If a shareholder wishes to present a proposal or nominate a
director candidate for election at our 2016 Annual Meeting and
the proposal or nomination is not intended to be included in our
proxy statement for such meeting, the shareholder must give
us advance notice and provide the information required by our
by-laws, including but not limited to, information regarding the
identity of the shareholder or beneficial owner, their holdings
in Staples securities, agreements or compensation relating
to such nomination or matter, and any derivatives or other
arrangements to mitigate risk or change voting power. If a
shareholder gives notice of such a proposal or nomination after
the applicable deadline, the shareholder will not be permitted
to present the proposal or nomination to the shareholders
for a vote at the meeting. For our 2016 Annual Meeting, our
Corporate Secretary generally must receive such a notice at
500 Staples Drive, Framingham, Massachusetts 01702 not
later than 90 days and no earlier than 120 days prior to the
first anniversary of our 2015 Annual Meeting. However, if the
date of our 2016 Annual Meeting is more than 30 days before
or more than 70 days after such anniversary date, notice by
the shareholder must be received no earlier than 120 days
prior to the 2016 Annual Meeting and not later than the later
of (i) the 90th day prior to the 2016 Annual Meeting and (ii) the
tenth day following the day on which public announcement of
the date of the 2016 Annual Meeting is made or notice for the
2016 Annual Meeting was mailed, whichever occurs first.

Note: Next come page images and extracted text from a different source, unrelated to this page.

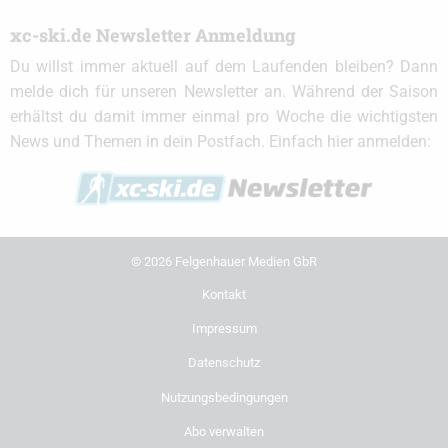
xc-ski.de Newsletter Anmeldung
Du willst immer aktuell auf dem Laufenden bleiben? Dann
melde dich für unseren Newsletter an. Während der Saison
erhältst du damit immer einmal pro Woche die wichtigsten
News und Themen in dein Postfach. Einfach hier anmelden:
© 2026 Felgenhauer Medien GbR
Kontakt
Impressum
Datenschutz
Nutzungsbedingungen
Abo verwalten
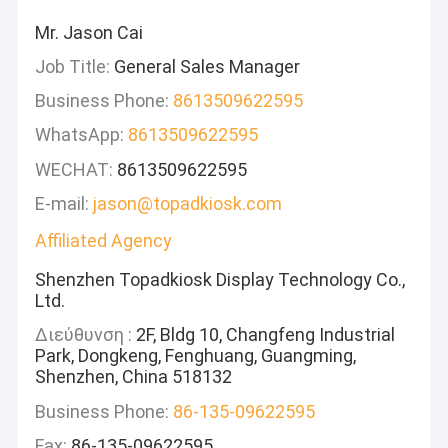
Mr. Jason Cai
Job Title:
General Sales Manager
Business Phone:
8613509622595
WhatsApp:
8613509622595
WECHAT:
8613509622595
Ε-mail:
jason@topadkiosk.com
Affiliated Agency
Shenzhen Topadkiosk Display Technology Co.,
Ltd.
Διεύθυνση :
2F, Bldg 10, Changfeng Industrial
Park, Dongkeng, Fenghuang, Guangming,
Shenzhen, China 518132
Business Phone:
86-135-09622595
Fax:
86-135-09622595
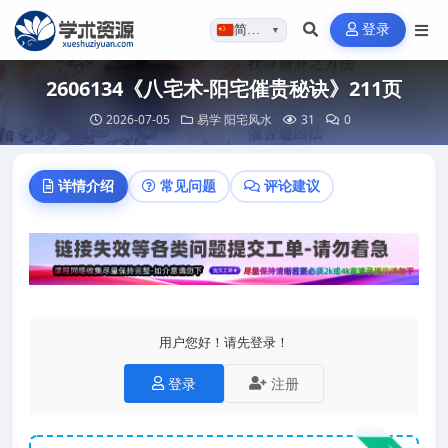
登录
简体…
▼
2606134《八宅术-阳宅催贵秘诀》211页
2026-07-05
易学
阳宅风水
31
0
详情介绍
常见问题
评论建议
用户您好！请先登录！
登录
注册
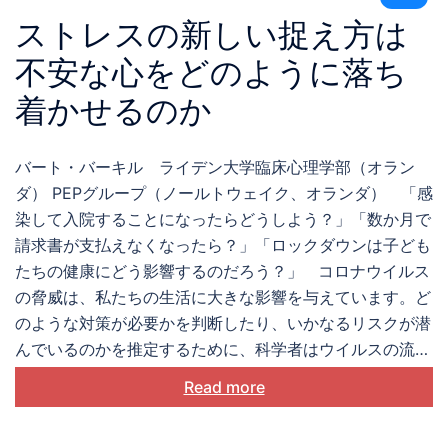
ストレスの新しい捉え方は
不安な心をどのように落ち
着かせるのか
バート・バーキル ライデン大学臨床心理学部（オラン
ダ） PEPグループ（ノールトウェイク、オランダ） 「感
染して入院することになったらどうしよう？」「数か月で
請求書が支払えなくなったら？」「ロックダウンは子ども
たちの健康にどう影響するのだろう？」 コロナウイルス
の脅威は、私たちの生活に大きな影響を与えています。ど
のような対策が必要かを判断したり、いかなるリスクが潜
んでいるのかを推定するために、科学者はウイルスの流行
について統計モデルを用いて理解しようとしています。こ
Read more
れは確かにパンデミックをある程度制御するのに役立ちま
す。興味深いことに、私たちもそれぞれが常に科学者であ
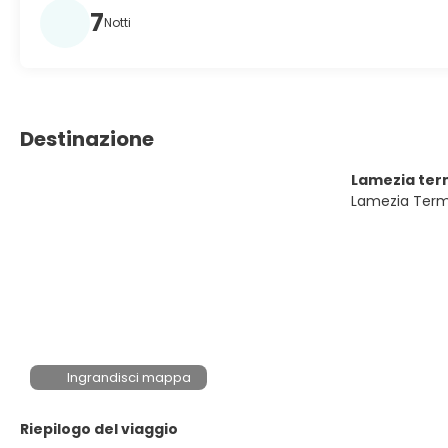
7
Notti
Destinazione
Lamezia te
Lamezia Ter
Ingrandisci mappa
Riepilogo del viaggio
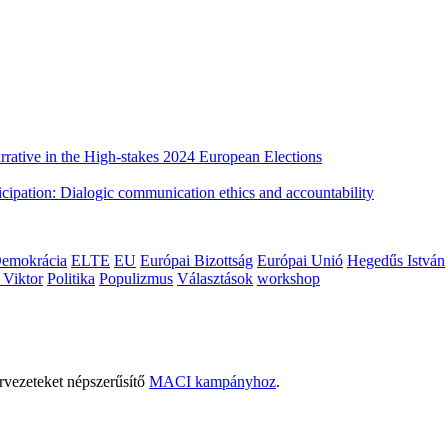
rative in the High-stakes 2024 European Elections
cipation: Dialogic communication ethics and accountability
emokrácia
ELTE
EU
Európai Bizottság
Európai Unió
Hegedűs István
 Viktor
Politika
Populizmus
Választások
workshop
rvezeteket népszerűsítő
MACI kampányhoz
.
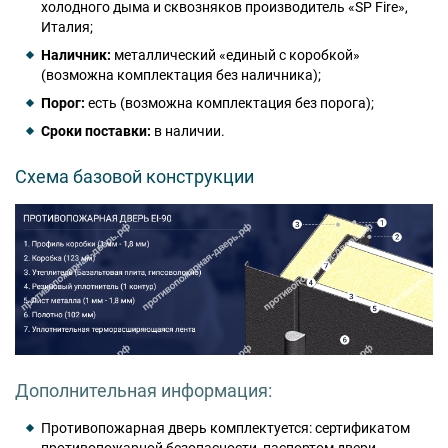
холодного дыма и сквозняков производитель «SP Fire»,
Италия;
Наличник:
металлический «единый с коробкой»
(возможна комплектация без наличника);
Порог:
есть (возможна комплектация без порога);
Сроки поставки:
в наличии.
Схема базовой конструкции
Дополнительная информация:
Противопожарная дверь комплектуется: сертификатом
противопожарной безопасности, паспортом двери,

Householding of Annual Meeting Materials
Some banks, brokers and other nominee record holders
may be participating in the practice of “householding” proxy
statements, annual reports and notices of Internet availability
of proxy materials. This means that only one copy of our
proxy statement, annual report or notice of Internet availability
of proxy materials may be sent to multiple shareholders in
a household, which helps us reduce our printing costs and
postage fees and helps the environment by conserving natural
resources. However, we will promptly deliver a separate copy
of these documents to you if you write, email or call our Investor
Relations department at 500 Staples Drive, Framingham,
Massachusetts 01702, email: [email protected], or
telephone: (800) 468-7751. If you want to receive separate
copies of the proxy statement, annual report or notice of
Internet availability of proxy materials in the future, or if you
are receiving multiple copies and would like to receive only
one copy for your household, you should contact your bank,
broker, or other nominee record holder, or you may contact us
at the above address, email or phone number.